Meu Tenente-Coronel : Meu Camarada de Armas : Meu Bom Amigo :
Disse no princípio desta minha intervenção que todos lhe devemos estar gratos. Reitero-o agora: com veemência. É necessário obviar a que a História se refaça em moldes de inverdade. Este seu trabalho contribui decisivamente para obviar a isso. E, nessa exacta medida, tem de dar-se por assente, por iniludívelmente assente, que o havê-lo dado à estampa representou mais um seu relevantíssimo contributo ao nosso Portugal de sempre.
Meu General :
Vou terminar esta minha intervenção. Mas não ficaria de bem com a minha consciência de Português – também especialmente de Militar Português, que jamais deixei de o ser – se me não dirigisse agora a V. Exa.: atenta a sua subida posição na escala hierárquica das nossas Forças Armadas. Faço-o, meu General, com o imenso respeito que tenho pela Hierarquia Militar – pela minha Hierarquia Militar. Mas faço-o ainda com a postura frontal que deve ser própria também de um Oficial de Cavalaria, apesar de eu ser um mais do que modesto Oficial de Cavalaria. Com essa atitude refiro-lhe o seguinte: Portugal está em risco, talvez agora como nunca esteve. Essencialmente porque está nas mãos de um poder político perfeitamente balcanizado, lugubremente balcanizado, mas, apesar de tudo, ou até talvez por isso, ligado a poderosos interesses profundamente anti portugueses. Esta é, meu General, uma realidade palpável. Ora, se é certo que as Forças Armadas num Estado de Direito – e uso esta expressão sem outra mais adjectivação por desnecessária, na medida em que um Estado ou é um Estado de Direito ou não é um Estado de Direito –, ora, dizia, se é certo que as Forças Armadas num Estado de Direito têm de subordinar-se ao Poder Político, certo é também que esse dever seu é apenas e tão só um mero dever funcional e não mais do que isso e tem de ceder, devendo ceder, quando esse mesmo Poder Político actue em colisão com os verdadeiros Interesses Nacionais, de entre os quais assume especial relevância a Independência Nacional.
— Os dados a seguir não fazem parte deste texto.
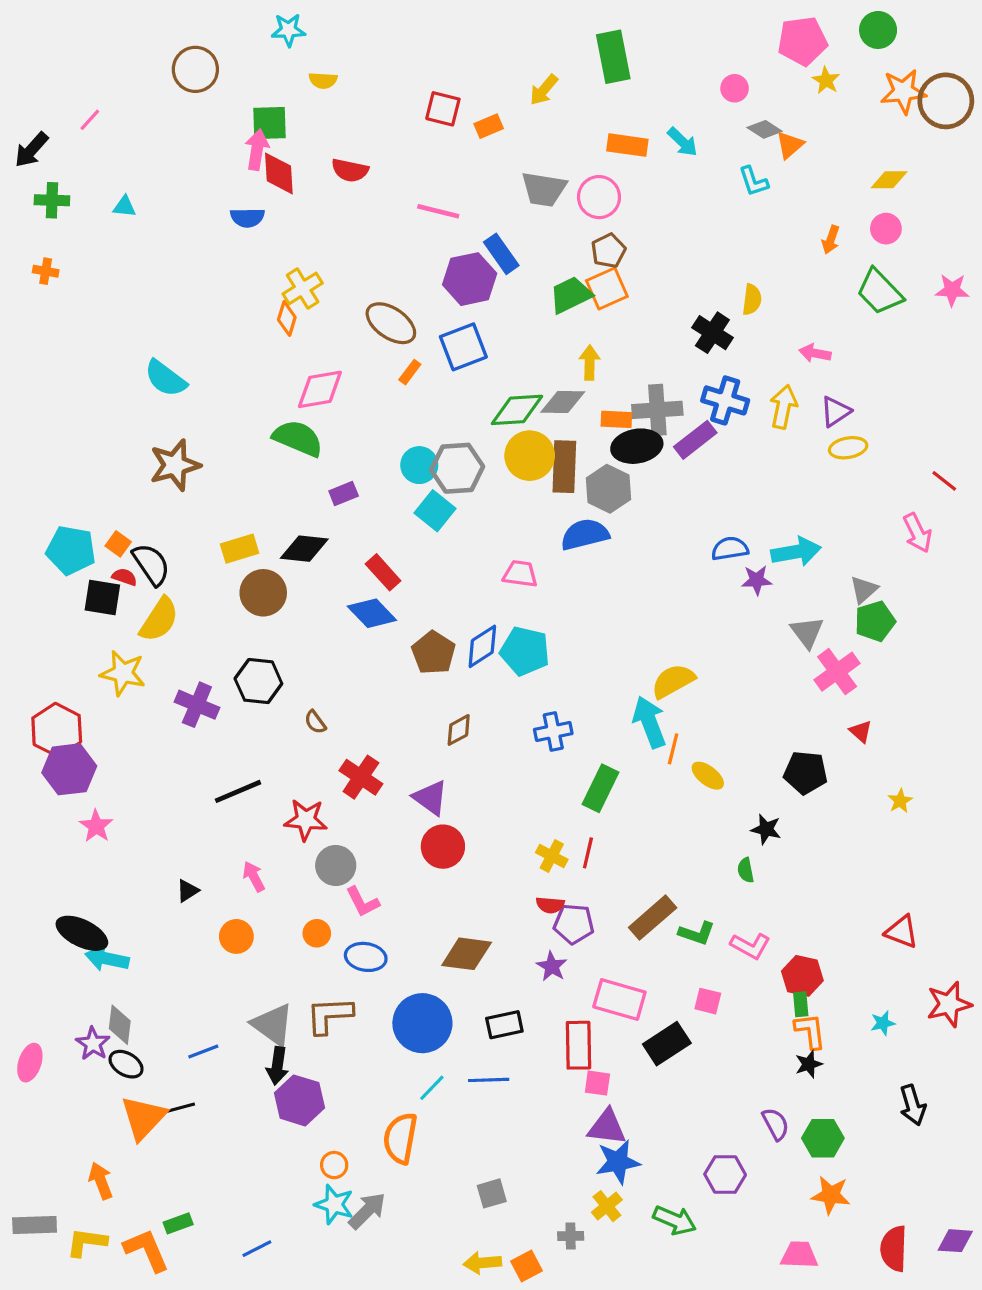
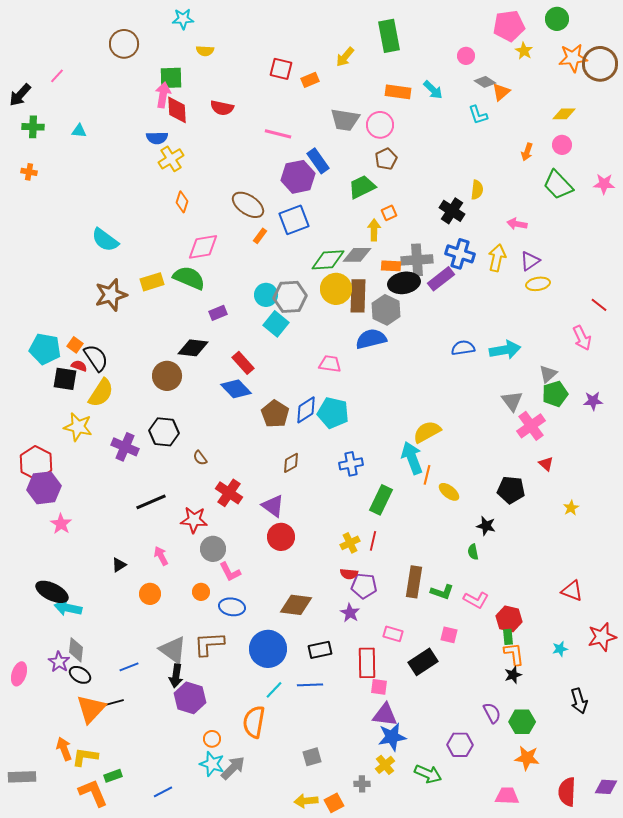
yellow cross: (303, 289) -> (171, 159), moved
orange square: (607, 289) -> (389, 213), moved, size x0.6
yellow rectangle: (240, 549) -> (152, 282), moved
purple star: (757, 580) -> (593, 401), moved
yellow cross: (552, 856) -> (350, 543), turned 36
brown rectangle: (653, 918) -> (414, 582), turned -40
pink rectangle: (619, 1000) -> (393, 634), size x0.6
yellow L-shape: (87, 1242) -> (85, 757), moved

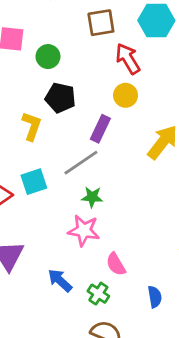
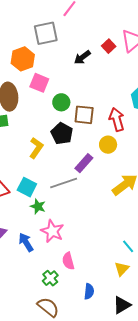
brown square: (101, 23) -> (84, 115), moved
cyan square: (34, 182) -> (27, 187), turned 30
green star: (92, 197) -> (38, 206), moved
blue arrow: (60, 280) -> (26, 242), moved

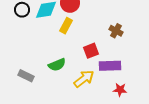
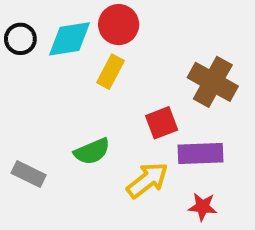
brown cross: (116, 31) -> (213, 82), size x1.6
red star: (120, 90) -> (203, 207), moved

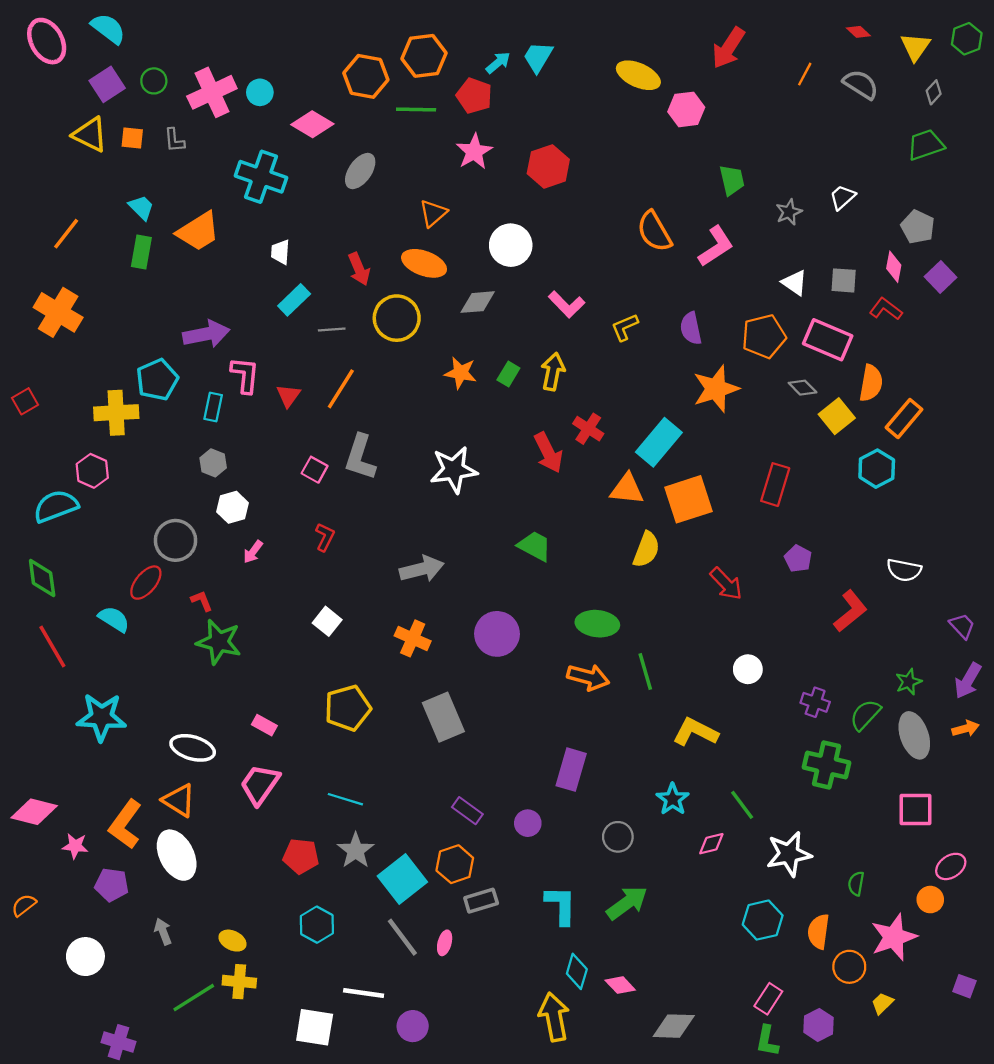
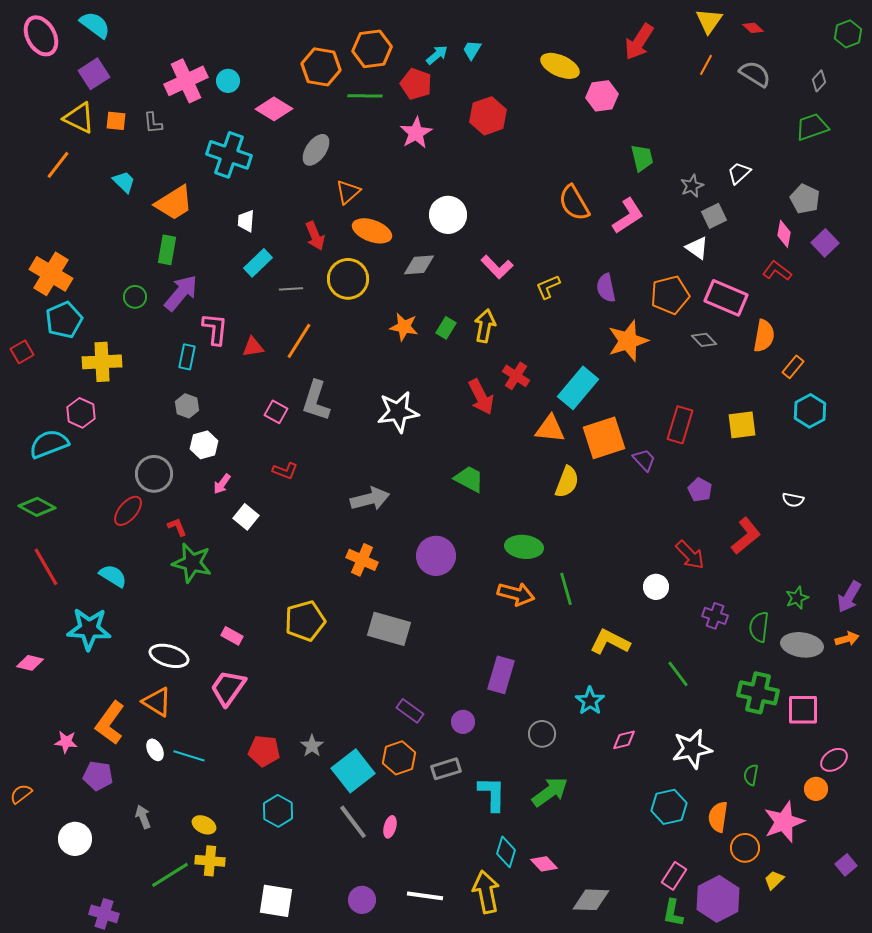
yellow triangle: (915, 47) -> (709, 21), moved
cyan trapezoid: (538, 57) -> (472, 50), size x0.7
green circle: (154, 81) -> (135, 297), moved
red hexagon: (548, 166) -> (488, 116), moved
orange triangle: (433, 213) -> (348, 192), moved
orange line: (66, 234) -> (58, 165), moved
green rectangle: (141, 252) -> (167, 250), moved
gray square: (844, 280) -> (714, 216), moved, turned -30
purple arrow: (206, 334) -> (181, 293), turned -39
cyan pentagon: (157, 380) -> (64, 320), moved
red triangle: (288, 396) -> (253, 347), turned 45
yellow square: (837, 416) -> (742, 425), moved, turned 32
orange rectangle: (904, 418) -> (793, 367), size x0.7
cyan hexagon: (877, 469) -> (810, 411), moved
red L-shape: (325, 537) -> (285, 471), turned 85
white semicircle: (904, 570) -> (793, 500), size x0.7
green diamond: (42, 578) -> (37, 507), turned -54
red arrow: (726, 584) -> (690, 555), moved
cyan semicircle: (114, 619) -> (113, 576), moved
white square: (327, 621) -> (246, 517), moved
purple trapezoid: (962, 626) -> (644, 460), moved
green semicircle: (865, 715) -> (759, 627), turned -36
gray rectangle: (443, 717) -> (389, 629), turned -51
gray ellipse: (914, 735) -> (802, 645), turned -63
green cross: (826, 765) -> (758, 693), moved
cyan line: (345, 799) -> (189, 756), moved
green line: (742, 805) -> (678, 674), moved
pink diamond: (34, 812) -> (30, 663), moved, size x0.7
gray star: (356, 851) -> (312, 746), size x0.7
white ellipse: (177, 855) -> (155, 750), size x0.5
gray rectangle: (481, 901) -> (446, 769), moved
purple square: (964, 986) -> (846, 865), turned 30
white line: (364, 993) -> (425, 896), moved
purple hexagon: (819, 1025) -> (718, 899), size x1.6

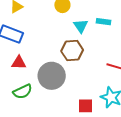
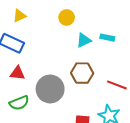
cyan triangle: (81, 26) -> (84, 40), turned 35
brown hexagon: (72, 51) -> (82, 73), moved

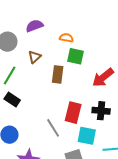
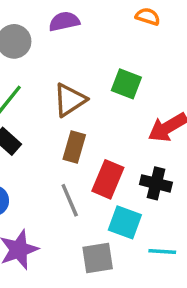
orange semicircle: (66, 38) -> (148, 16), moved
brown triangle: (34, 57) -> (70, 100), moved, size x1.5
brown rectangle: (58, 74) -> (74, 147), moved

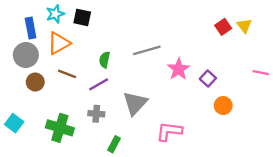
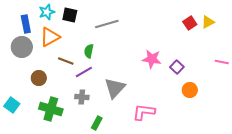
yellow triangle: (244, 26) -> (208, 22), turned 40
gray line: (147, 50) -> (107, 24), moved
pink star: (179, 69) -> (152, 59), turned -30
brown line: (67, 74) -> (66, 61), moved
brown circle: (35, 82) -> (39, 78), moved

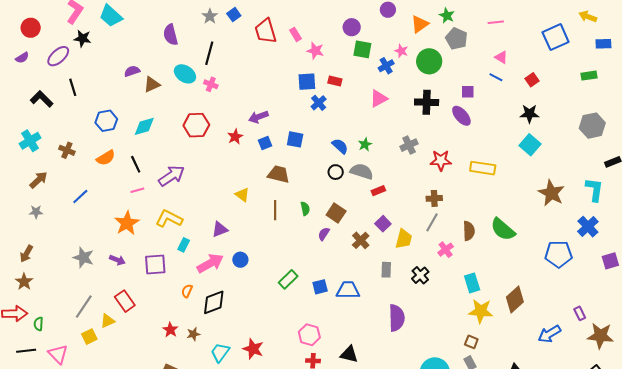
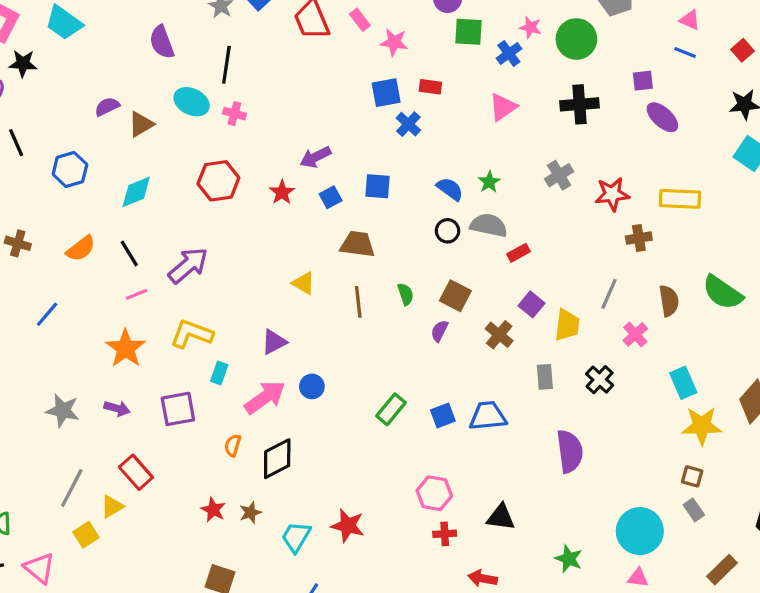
purple ellipse: (461, 116) -> (662, 117), moved
blue hexagon: (106, 121) -> (70, 169), moved
brown cross: (434, 198) -> (639, 238), moved

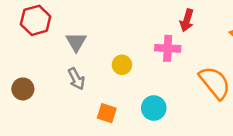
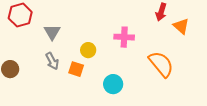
red arrow: (187, 20) -> (161, 12), moved
orange square: (107, 113) -> (76, 69), moved

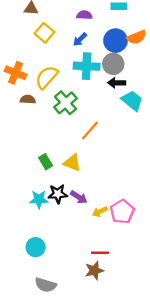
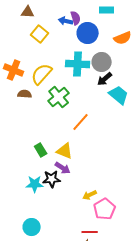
purple semicircle: (84, 15) -> (76, 18), turned 72
blue arrow: (80, 39) -> (66, 21), moved, turned 56
blue circle: (115, 41) -> (88, 33), moved
black arrow: (117, 83) -> (105, 79), turned -42
purple arrow: (79, 197) -> (63, 168), moved
pink pentagon: (122, 212) -> (105, 209), moved

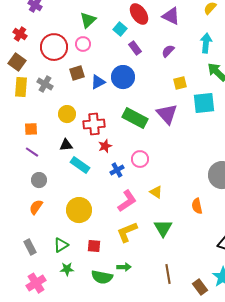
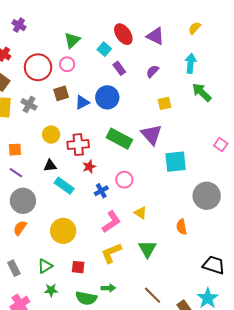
cyan square: (204, 103) -> (176, 162), moved
gray circle: (39, 180) -> (23, 201), size x1.6
brown line: (168, 274) -> (152, 295), turned -36

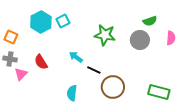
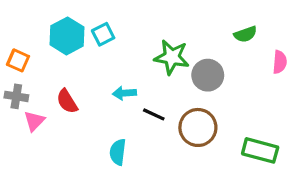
gray circle: (140, 40) -> (208, 75), moved
cyan arrow: (76, 57) -> (124, 93), turned -40
brown circle: (113, 87) -> (198, 127), moved

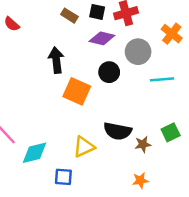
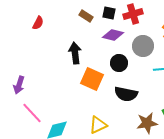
red semicircle: (12, 24) -> (38, 23), turned -104
black semicircle: (118, 131) -> (126, 94), moved
brown star: (143, 144) -> (147, 123), size x1.5

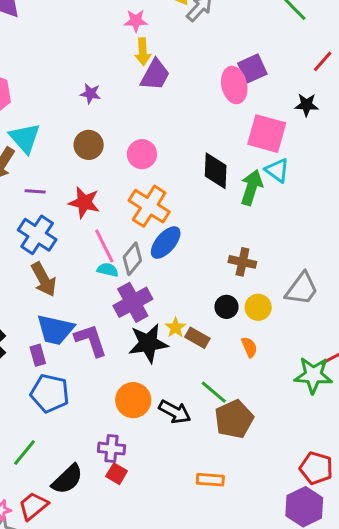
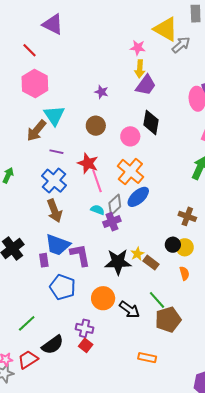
black diamond: (216, 171) -> (151, 122), moved
pink line: (104, 246) -> (97, 181), moved
purple cross: (133, 302) -> (112, 222), moved, size x0.7
yellow circle: (258, 307) -> (185, 247), moved
blue pentagon: (50, 393) -> (63, 287), moved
É indiscutível dever das Forças Armadas de Portugal o de dar todo o seu empenho à preservação desse estatuto, atacando o inimigo onde ele estiver, posicione-se este onde se posicionar, mesmo que a nível interno. E isto é assim, meu General, porque todos nós, os Camaradas que estão no activo, naturalmente também os que já não estão no activo, jurámos um dia assegurar através de tudo a defesa de Portugal. E se para a assegurar for necessário afrontar um poder político cada vez mais sem legitimidade alguma, pois afronte-se esse mesmo poder político. Acima dele está Portugal.
Miguel de Lucena e Leme Côrte-Real
Advogado Tenente Miliciano de Cavalaria [disponibilidade]
Porto, 9 de Dezembro de 2009.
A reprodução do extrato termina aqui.